Teaching

Teaching

Puppetry Workshops

GSW’s artistic experimentation feeds directly into teaching which happens in NYC and Dutchess County public schools, community settings and museums all over the world, at Festivals, in Universities, and in youth prison facilities.

GSW’s practice is grounded in the ethic of gathering – and sharing – skills, content, resources with each other, with our associates, with the communities we work with. It is a fully-embraced process – research-based, community-based, critical, with a full appreciation for the craft of puppetry and a sense of adventure in discovering its many developments across different traditions.

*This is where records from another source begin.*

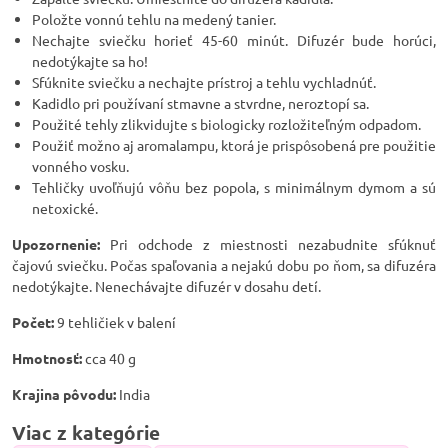
Položte vonnú tehlu na medený tanier.
Nechajte sviečku horieť 45-60 minút. Difuzér bude horúci,
nedotýkajte sa ho!
Sfúknite sviečku a nechajte prístroj a tehlu vychladnúť.
Kadidlo pri používaní stmavne a stvrdne, neroztopí sa.
Použité tehly zlikvidujte s biologicky rozložiteľným odpadom.
Použiť možno aj aromalampu, ktorá je prispôsobená pre použitie
vonného vosku.
Tehličky uvoľňujú vôňu bez popola, s minimálnym dymom a sú
netoxické.
Upozornenie:
Pri odchode z miestnosti nezabudnite sfúknuť
čajovú sviečku. Počas spaľovania a nejakú dobu po ňom, sa difuzéra
nedotýkajte. Nenechávajte difuzér v dosahu detí.
Počet:
9 tehličiek v balení
Hmotnosť:
cca 40 g
Krajina pôvodu:
India
Viac z kategórie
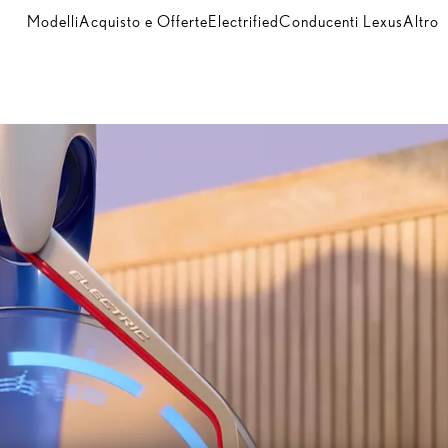
Modelli
Acquisto e Offerte
Electrified
Conducenti Lexus
Altro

Mentoring younger artists is one of GSW’s core functions. We share physical space, tools and materials, as well as our history of investigating popular theater techniques, and our commitment to engaged content in our shows. We write about theater history and theory, teach in formal (classroom) and informal (workshop) settings, and consider the intersections of performance, social justice work and public space, believing that being part of a theater community can be a model for participating in democracy.

Toy Theater Workshops

In its Toy Theater Workshops, Great Small Works invites participants to create their own toy theater productions. The company has worked with kids, graduate students, artists, teachers, performers, and activists to teach the form and to make it accessible to a wide variety of practitioners. Workshops have taken place at Casteliers Festival in Montreal, the Museo de Culturas Populares in Coyoacan, Mexico City, and the National Theater Workshop for the Handicapped in Belfast, Maine. Tianan, Taiwan, Ko Festival in Amherst, MA (2019), Puppeteers of America’s bi-annual national festivals (2017 and 2019).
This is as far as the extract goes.